» Fr 19. Sep 2014, 05:18
Das Verständnisproblem hängt mit der Eigenschaft sog. negativer Tatbestandsmerkmale zusammen. Ausführlich wird das in dem GdR-Kurs (Grundlagen des Rechts) erklärt, der auch für alle Master-Studierende kostenlos zur Verfügung steht.
In Kurzfassung geht es um folgendes:
Bei einem sog. positiven Merkmal verhält sich die Zustimmung zum Text der Voraussetzung immer gleich zur logischen Wertung des Elementes. Die logische Wertung ist die Eigenschaft einer Voraussetzung, die auf das jeweilige Obermerkmal wirkt.
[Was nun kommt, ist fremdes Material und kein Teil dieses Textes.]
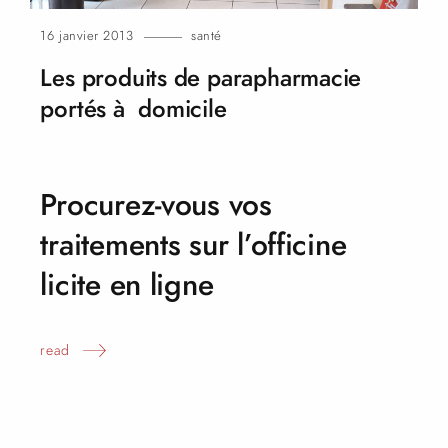
16 janvier 2013
santé
Les produits de parapharmacie
portés à
domicile
Procurez-vous vos
traitements sur l’officine
licite en
ligne
read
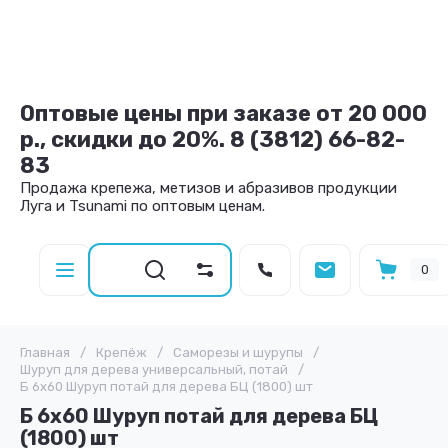
Оптовые цены при заказе от 20 000
р., скидки до 20%. 8 (3812) 66-82-
83
Продажа крепежа, метизов и абразивов продукции
Луга и Tsunami по оптовым ценам.
0
Главная
/
Крепёж
/
Саморезы и шурупы
/
Шуруп для дерева универсальный, потай
/
Б 6х60 Шуруп потай для дерева БЦ (1800) шт
Б 6х60 Шуруп потай для дерева БЦ
(1800) шт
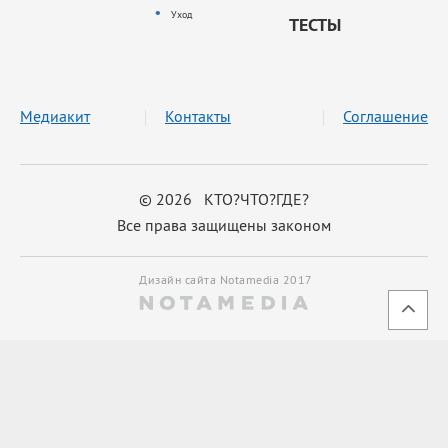
Уход
ТЕСТЫ
Медиакит
Контакты
Соглашение
© 2026 КТО?ЧТО?ГДЕ?
Все права защищены законом
Дизайн сайта Notamedia 2017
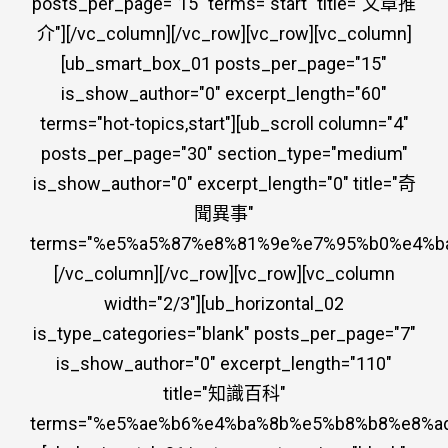
posts_per_page="15" terms="start" title="文章推
介"][/vc_column][/vc_row][vc_row][vc_column]
[ub_smart_box_01 posts_per_page="15"
is_show_author="0" excerpt_length="60"
terms="hot-topics,start"][ub_scroll column="4"
posts_per_page="30" section_type="medium"
is_show_author="0" excerpt_length="0" title="奇
聞異事"
terms="%e5%a5%87%e8%81%9e%e7%95%b0%e4%ba%
[/vc_column][/vc_row][vc_row][vc_column
width="2/3"][ub_horizontal_02
is_type_categories="blank" posts_per_page="7"
is_show_author="0" excerpt_length="110"
title="知識百科"
terms="%e5%ae%b6%e4%ba%8b%e5%b8%b8%e8%a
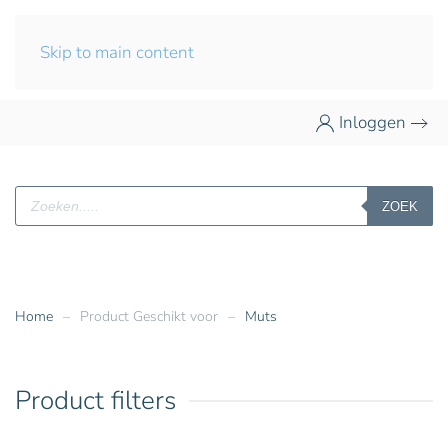
Skip to main content
Inloggen
Producten
ZOEK
zoeken
Home
Product Geschikt voor
Muts
Product filters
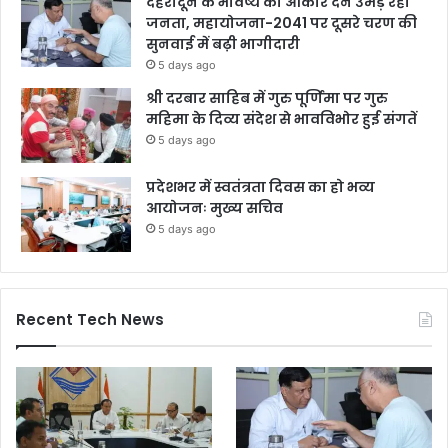
देहरादून के भविष्य को आकार देने उमड़ रही
जनता, महायोजना-2041 पर दूसरे चरण की
सुनवाई में बढ़ी भागीदारी
5 days ago
श्री दरबार साहिब में गुरु पूर्णिमा पर गुरु
महिमा के दिव्य संदेश से भावविभोर हुई संगतें
5 days ago
प्रदेशभर में स्वतंत्रता दिवस का हो भव्य
आयोजनः मुख्य सचिव
5 days ago
Recent Tech News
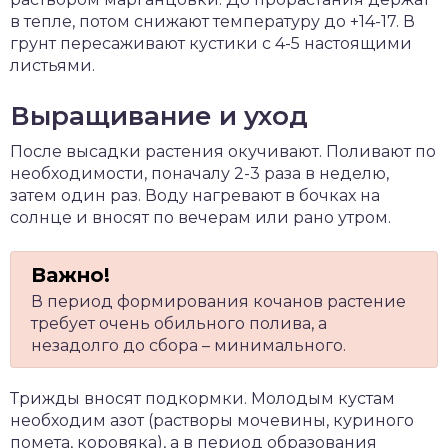
в тепле, потом снижают температуру до +14-17. В
грунт пересаживают кустики с 4-5 настоящими
листьями.
Выращивание и уход
После высадки растения окучивают. Поливают по
необходимости, поначалу 2-3 раза в неделю,
затем один раз. Воду нагревают в бочках на
солнце и вносят по вечерам или рано утром.
В период формирования кочанов растение
требует очень обильного полива, а
незадолго до сбора – минимального.
Трижды вносят подкормки. Молодым кустам
необходим азот (растворы мочевины, куриного
помета, коровяка), а в период образования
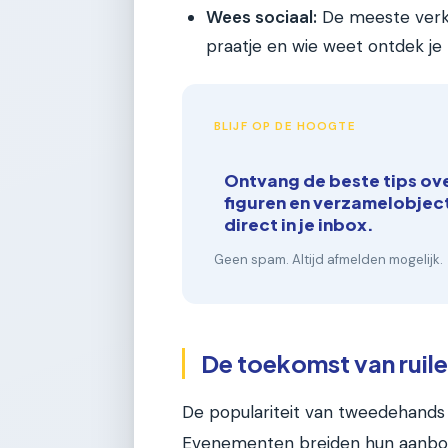
Wees sociaal:
De meeste verkop
praatje en wie weet ontdek je 
BLIJF OP DE HOOGTE
Ontvang de beste tips ov
figuren en verzamelobjec
direct in je inbox.
Geen spam. Altijd afmelden mogelijk.
De toekomst van ruil
De populariteit van tweedehands
Evenementen breiden hun aanbod 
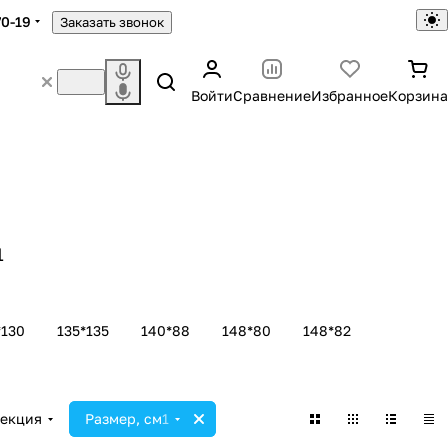
70-19
Заказать звонок
Войти
Сравнение
Избранное
Корзина
1
*130
135*135
140*88
148*80
148*82
екция
Размер, см
1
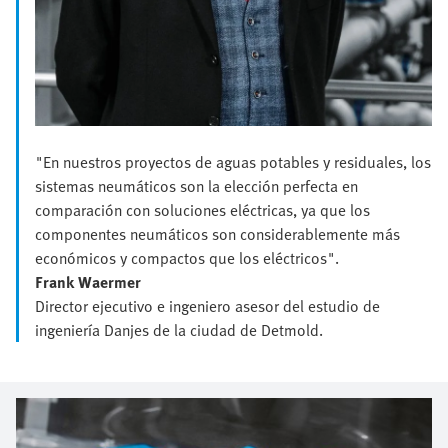
"En nuestros proyectos de aguas potables y residuales, los
sistemas neumáticos son la elección perfecta en
comparación con soluciones eléctricas, ya que los
componentes neumáticos son considerablemente más
económicos y compactos que los eléctricos".
Frank Waermer
Director ejecutivo e ingeniero asesor del estudio de
ingeniería Danjes de la ciudad de Detmold.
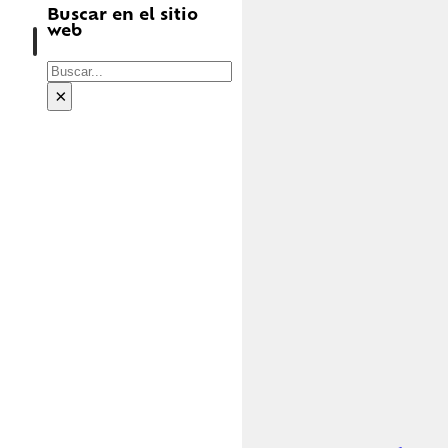
Buscar en el sitio
web
Buscar
×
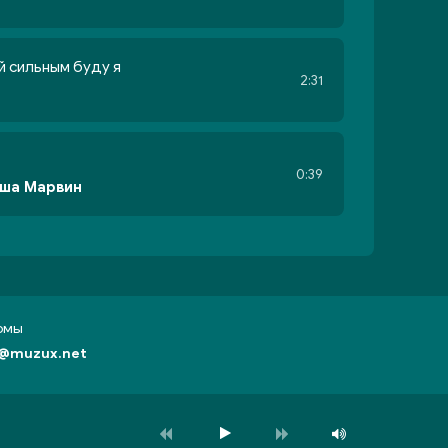
й сильным буду я
2:31
0:39
иша Марвин
бомы
@muzux.net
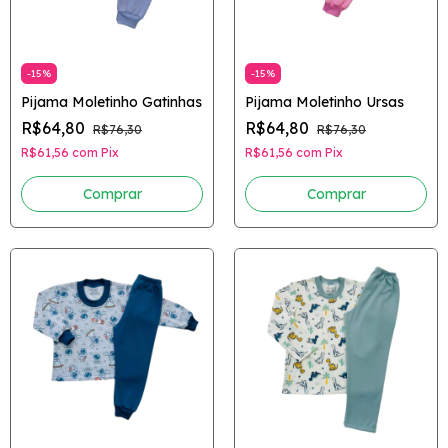
-
15
%
-
15
%
Pijama Moletinho Gatinhas
Pijama Moletinho Ursas
R$64,80
R$64,80
R$76,30
R$76,30
R$61,56
com
Pix
R$61,56
com
Pix
Comprar
Comprar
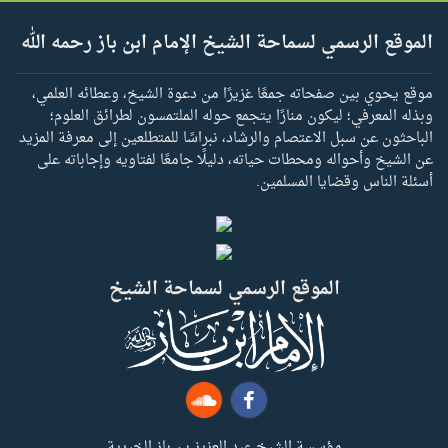
الموقع الرسمي لسماحة الشيخ الإمام ابن باز رحمه الله
موقع يحوي بين صفحاته جمعًا غزيرًا من دعوة الشيخ، وعطائه العلمي،
وبذله المعرفي؛ ليكون منارًا يتجمع حوله الملتمسون لطرائق العلوم؛
الباحثون عن سبل الاعتصام والرشاد، نبراسًا للمتطلعين إلى معرفة المزيد
عن الشيخ وأحواله ومحطات حياته، دليلًا جامعًا لفتاويه وإجاباته على
أسئلة الناس وقضايا المسلمين.
الموقع الرسمي لسماحة الشيخ
مؤسسة الشيخ عبد العزيز بن باز الخيرية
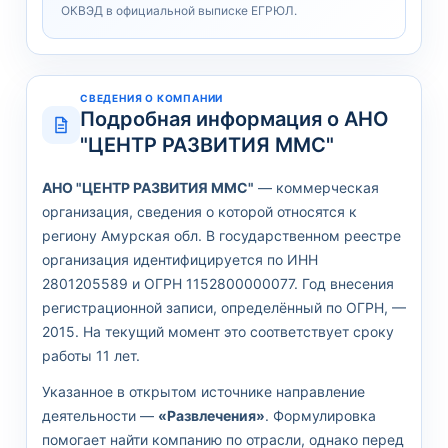
ОКВЭД в официальной выписке ЕГРЮЛ.
СВЕДЕНИЯ О КОМПАНИИ
Подробная информация о АНО
"ЦЕНТР РАЗВИТИЯ ММС"
АНО "ЦЕНТР РАЗВИТИЯ ММС"
— коммерческая
организация, сведения о которой относятся к
региону Амурская обл. В государственном реестре
организация идентифицируется по ИНН
2801205589 и ОГРН 1152800000077. Год внесения
регистрационной записи, определённый по ОГРН, —
2015. На текущий момент это соответствует сроку
работы 11 лет.
Указанное в открытом источнике направление
деятельности —
«Развлечения»
. Формулировка
помогает найти компанию по отрасли, однако перед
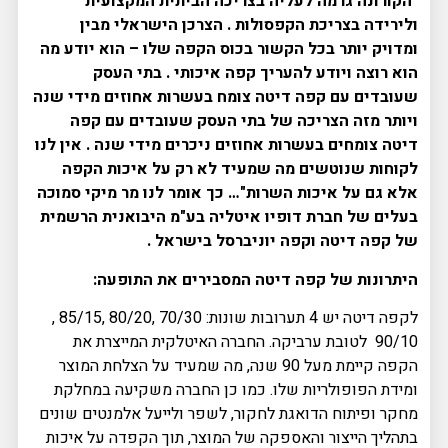
"הקורונה גרמה לעליה בצריכה הביתית המקצועית
ולירידה בצריכת הקפסולות . הצרכן הישראלי מבין
ומדויק יותר בכל הקשור בכוס הקפה שלו – הוא יודע מה
הוא רוצה ויודע להעריך קפה איכותי . בתי העסק
שעובדים עם קפה דיטה צומח בעשרות אחוזים מידי שנה
ויותר מזה הצריכה של בתי העסק שעובדים עם קפה
דיטה צומחים בעשרות אחוזים ניכרים מידי שנה . אין לנו
לקוחות שנוטשים מה שמעיד לא רק על איכות הקפה
אלא גם על איכות השרות"… כך אומר לנו מר מיקי סמוכה
בעלים של חברת דופיו איטליה בע"מ היבואנית הרשמית
של קפה דיטה וקפה יוניברסל בישראל .
היתרונות של קפה דיטה המסבירים את התופעה:
לקפה דיטה יש 4 תערובות שונות: 70/30 ,80/20 ,85/15 ,
90/10 לטובת ערביקה. החברה האיטלקית המייצרת את
הקפה קיימת מעל 90 שנה, מה שמעיד על הצלחת המוצר
ומידת הפופולריות שלו. כמו כן החברה משקיעה במחלקת
מחקר ופיתוח הדואגת לחקור, לשפר ולייעל אלמנטים שונים
בתהליך הייצור והאספקה של המוצר, תוך הקפדה על איכות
Wenn etwa ein Obermerkmal nur eine Untervoraussetzung hat, dann wirkt die Wertung des Untermerkmals auf das Obermerkmal. Wenn es - wie üblich - mehrere Untermerkmale gibt, dann kommen die logischen Regeln ins Spiel, die wir hier aber nicht betrachten wollen.
Bei einem sog. negativen Tatbestandsmerkmal findet eine Invertierung der Wertung statt. Der Gesetzgeber benutzt diese Technik, um die Darlegungs- und Beweislast zu regeln, ohne sie extra erwähnen zu müssen. Wir können uns also beklagen, dass der Gesetzgeber negative Tatbestandsmerkmale verwendet, aber es nützt nichts, wir müssen damit umgehen können.
Ein Beispiel für ein negatives Tatbestandsmerkmal ist das Mitverschulden in vielen Vorschriften, die auf diese Voraussetzung abstellten (z.B. § 823 I BGB). Der Anspruch setzt voraus, dass der Geschädigte KEIN Mitverschulden trägt. Wird das Mitverschulden also verneint (rot), dann ist diese Voraussetzung erfüllt und eine Bejahung (grün) wird in Richtung Ausgangsfrage "hochgereicht": Der Anspruch kann sich grün färben, wenn auch die restlichen Voraussetzungen auf "grün" stehen.
Wenn aber nun das Mitverschulden bejaht wird (sichtbar am grünen Text "Mitverschulden" in der Struktur), dann ist die Voraussetzung, dass KEIN Mitverschulden vorliegen darf eben nicht erfüllt. In diesem Fall wird eine Verneinung (rot) nach oben gereicht und der Anspruch ist zu verneinen (egal wie die übrigen Voraussetzungen sich verhalten).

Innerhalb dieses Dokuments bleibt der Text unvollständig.